I tried this, but it didn't work well

$cont = $_POST['mycontent'];
$keep = array('href', 'target', 'style', 'color', 'src', 'alt', 'border', 'cellpadding', 'cellspacing', 'width', 'height', 'title');

// Get an array of all the attributes and their values in the data string
preg_match_all('/[a-z]+\s*=/iU', $cont, $attributes);

// Loop through the attribute pairs, match them against the keep array and remove
// them from $data if they don't exist in the array
foreach ($attributes[0] as $attribute) {
    $attributeName = stristr(trim($attribute), '=', true);
    if (!in_array($attributeName, $keep)) {
        $cont = str_replace(' ' . $attribute, '', $cont);
    }
}

Help?

1
Did you consider using DOM for this task?
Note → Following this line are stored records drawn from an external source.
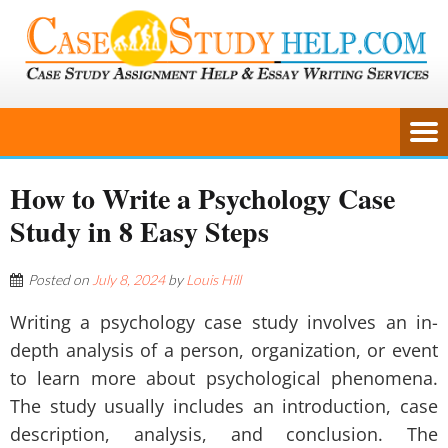
How to Write a Psychology Case
Study in 8 Easy Steps
Posted on
July 8, 2024
by
Louis Hill
Writing a psychology case study involves an in-
depth analysis of a person, organization, or event
to learn more about psychological phenomena.
The study usually includes an introduction, case
description, analysis, and conclusion. The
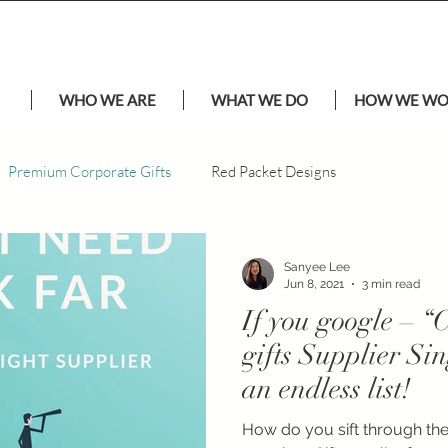
WHO WE ARE
WHAT WE DO
HOW WE W
Premium Corporate Gifts
Red Packet Designs
Sanyee Lee
Jun 8, 2021
3 min read
If you google – 
gifts Supplier Si
an endless list!
How do you sift through the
It seems DOM::removeAttribute() is the safest. - Wiktor Stribiżew
@stribizhev but I want to remove the attributes from server side, before inserting the post into database - Angel
Look into HTMLPurifier, which already covers that. If it's meant as security feature then you'd end up with similar complex regexps anyway. - mario
@regexps but I want to remove all attributes except some! - Angel
@mario and I dont want to remove html tags, just attributes - Angel

1 Answers

3
votes

You almost done, let me suggest some changes, I haven't tested it yet:

Change your regex to

// Get an array of all the attributes and their values in the data string
preg_match_all('/([a-z]+\s*)=(\"|\')[a-zA-Z0-9|:|;]*(\"|\')/iU', $cont, $attributes);

and then

for(int $i = 0; $i < count($attributes[1]); $i++) {
    $attribute = $attributes[1][$i];
    if (!in_array($attribute, $keep)) {
        $cont = str_replace(' ' . $attributes[0][$i], '', $cont);
    }
}

I believe this will help you